Sayın okurun her girdiği ortamda bunları duyduğuna bakılırsa bu edepsizlikleri sağır sultan duymuş ancak duyması gerekenler ise anlaşılan hem kör hem de sağır…

İsimlerini de isterseniz yazabilirim” dediğine bakılırsa demek ki, Sayın Küçükyumuk kanıtlarının sağlamlığından gayet emin…

Kamuoyunda kimi meclis üyeleri ile ilgili akçeli dedi kodular her dönemde olmuştur ancak hazımsızlık, kıskançlıktan kaynaklanan karalamaya yönelik olaylardan ibarettir denir, geçilirdi.

Ama bu konu ondan hem farklı hem de ciddi… Ayrıca arsız ve terbiyesiz tekliflerden ne kastedildiği de belli…

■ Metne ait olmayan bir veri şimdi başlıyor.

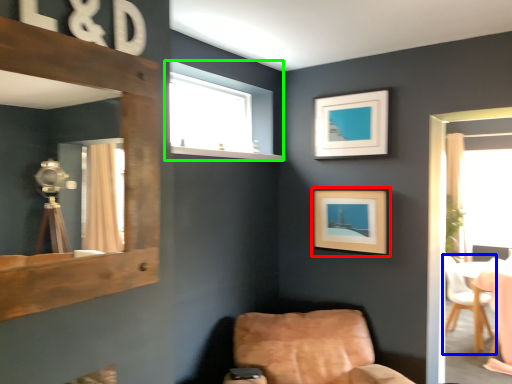 Question: Based on their relative distances, which object is farther from picture frame (highlighted by a red box)? Choose from chair (highlighted by a blue box) and window (highlighted by a green box).

Choices:
 (A) chair
 (B) window

Answer: (A) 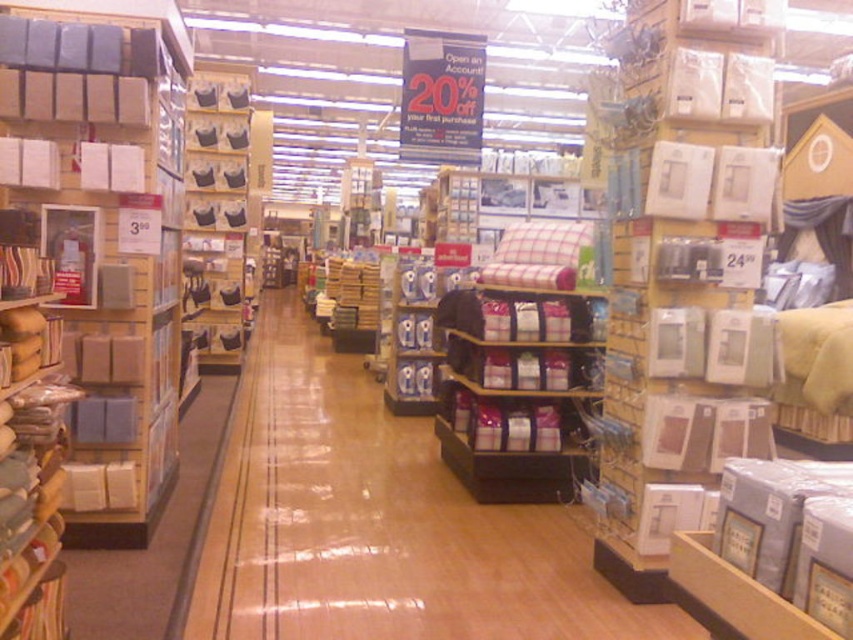 You are standing in the middle of the home goods store aisle. There are two points marked in the scene, one at coordinate point (248, 467) and another at point (253, 218). If you want to walk towards the point that is closer to you, which coordinate should you head towards?

Point (248, 467) is in front of point (253, 218), so you should head towards point (248, 467) since it is closer to you. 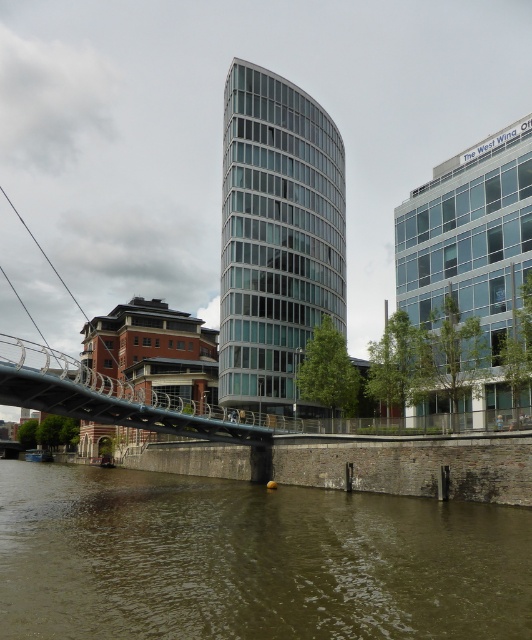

Cinsel istismar… Taciz… Halk diliyle ırz düşkünlüğü…

Bu bir suç duyurusudur…

Bundan sonrası Hanımefendi’ye aittir.

Eğer o “efelik” iddiasında ise:

Efelik yasasının hükümlerini yerine getirir.

Bilindiği üzere efelikte temel iki hüküm vardır… Bunları yapanlar tereddüt edilmeden “geçirilir” yani kellesi alınır.

BİR: Muhbirlik

İKİ: Irz, namus düşkünlüğü…

Bu suçları işleyenlere ya da göz yumanlara malum efe denmez devlet dilinde “eşkıya” halk dilinde“çalıkakıcı” denir.

Çakıcı Mehmet Efe’nin 12 kızanının kellesini sırf ırz düşkünlüğü yüzünden tetikçisi Hacı Mustafa’ya aldırdığı rivayet edilir.

Yörük Ali’nin de bu konuda hiç tavizi olmadığı böylelerini, öldürmekten daha beter, “kazığa oturtmak”suretiyle cezalandırdığı anlatılır.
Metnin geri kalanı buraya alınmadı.